I've read put-vs-post-in-rest through, and I know that PUT is for create and update specific resource with identifier given specifically in URL.
But if I'm going to strict the "update" operation with If-Match (which means user MUST provide valid ETag to update the resource), given that PUT is also used to create named resource, (which do not require If-Match), then the API will have to guess whether the PUT request means to update or to create by whether If-Match header is provided.

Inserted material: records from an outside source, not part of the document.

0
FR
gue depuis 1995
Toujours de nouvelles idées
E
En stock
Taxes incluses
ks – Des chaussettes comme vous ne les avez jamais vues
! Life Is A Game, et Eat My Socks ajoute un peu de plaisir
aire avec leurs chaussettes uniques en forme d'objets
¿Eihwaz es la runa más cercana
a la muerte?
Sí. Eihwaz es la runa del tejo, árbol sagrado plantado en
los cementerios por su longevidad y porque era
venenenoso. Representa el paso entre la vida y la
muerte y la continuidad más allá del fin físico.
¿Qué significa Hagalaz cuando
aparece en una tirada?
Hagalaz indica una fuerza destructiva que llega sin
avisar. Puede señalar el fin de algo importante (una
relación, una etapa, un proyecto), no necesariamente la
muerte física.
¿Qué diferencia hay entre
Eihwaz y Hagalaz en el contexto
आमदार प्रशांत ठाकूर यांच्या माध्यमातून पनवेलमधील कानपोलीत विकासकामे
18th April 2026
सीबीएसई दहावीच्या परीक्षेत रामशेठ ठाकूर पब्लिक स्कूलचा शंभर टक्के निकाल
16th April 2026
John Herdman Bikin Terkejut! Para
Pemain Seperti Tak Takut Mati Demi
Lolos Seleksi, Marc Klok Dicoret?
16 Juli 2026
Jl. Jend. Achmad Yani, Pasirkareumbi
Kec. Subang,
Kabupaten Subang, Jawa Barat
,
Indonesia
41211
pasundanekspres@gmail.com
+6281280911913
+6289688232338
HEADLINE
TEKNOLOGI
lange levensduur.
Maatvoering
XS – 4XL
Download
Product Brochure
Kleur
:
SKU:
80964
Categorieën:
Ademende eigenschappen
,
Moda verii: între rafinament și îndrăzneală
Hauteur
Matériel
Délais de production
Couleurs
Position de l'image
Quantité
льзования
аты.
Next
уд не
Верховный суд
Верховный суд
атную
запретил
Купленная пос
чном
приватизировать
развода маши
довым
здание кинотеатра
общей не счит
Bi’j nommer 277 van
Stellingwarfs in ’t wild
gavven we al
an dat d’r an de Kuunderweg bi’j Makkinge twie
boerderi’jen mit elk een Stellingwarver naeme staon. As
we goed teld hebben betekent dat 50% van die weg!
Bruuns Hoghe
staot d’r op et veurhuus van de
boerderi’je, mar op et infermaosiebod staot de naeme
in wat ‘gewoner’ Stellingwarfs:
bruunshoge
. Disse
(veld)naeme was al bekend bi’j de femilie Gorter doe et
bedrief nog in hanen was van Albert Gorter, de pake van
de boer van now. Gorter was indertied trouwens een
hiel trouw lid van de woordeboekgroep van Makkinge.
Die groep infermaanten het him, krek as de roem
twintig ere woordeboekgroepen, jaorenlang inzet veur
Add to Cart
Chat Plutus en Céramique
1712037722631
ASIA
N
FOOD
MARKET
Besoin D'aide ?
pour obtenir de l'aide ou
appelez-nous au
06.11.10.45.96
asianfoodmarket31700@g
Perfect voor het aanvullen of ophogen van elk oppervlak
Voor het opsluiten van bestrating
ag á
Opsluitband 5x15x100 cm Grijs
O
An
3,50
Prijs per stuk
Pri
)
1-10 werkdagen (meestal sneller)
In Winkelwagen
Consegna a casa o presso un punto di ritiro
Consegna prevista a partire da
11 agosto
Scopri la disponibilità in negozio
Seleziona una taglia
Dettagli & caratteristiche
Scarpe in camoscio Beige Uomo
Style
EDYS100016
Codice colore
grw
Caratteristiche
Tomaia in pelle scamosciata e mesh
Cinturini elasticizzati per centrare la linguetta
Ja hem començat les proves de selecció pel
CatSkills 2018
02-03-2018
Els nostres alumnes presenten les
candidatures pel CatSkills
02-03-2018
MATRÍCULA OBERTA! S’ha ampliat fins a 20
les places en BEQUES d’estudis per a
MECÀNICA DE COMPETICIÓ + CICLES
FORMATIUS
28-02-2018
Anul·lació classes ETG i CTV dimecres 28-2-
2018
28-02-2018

I know this can be done but I think it's weird. Are there other (more reasonable) ways to do this (by not using PUT maybe)?
Thanks.
UPDATE:
Here is my scenario for now:
# create the resource the first time
curl -X PUT -d '{"foo": "bar"}' /resource/r_id
# the resource already exists, so this will fail with a 4xx error
curl -X PUT -d '{"foo": "bar2"}' /resource/r_id
# must provide valid If-Match to make updates work
curl -X PUT -H 'If-Modefied: myetag' -d '{"foo": "bar2"}' /resource/r_id
# what makes it confusing is this:
# user want to make a new record, but /resource/r_id2 in fact exists
# the API will return an error message, should it be
# "creation failed -- already exist" or "update failed -- ETag not provided"?
curl -X PUT -d '{"foo": "bar"}' /resource/r_id2
It's not that this can't be done, it's just that I think this design(with PUT for both ETag-controlled update AND named creation) might be confusing, I personally think it's better if I use different vocabulary (not just PUT), but, I'm here asking what's the reasonable and RESTful way I can do this.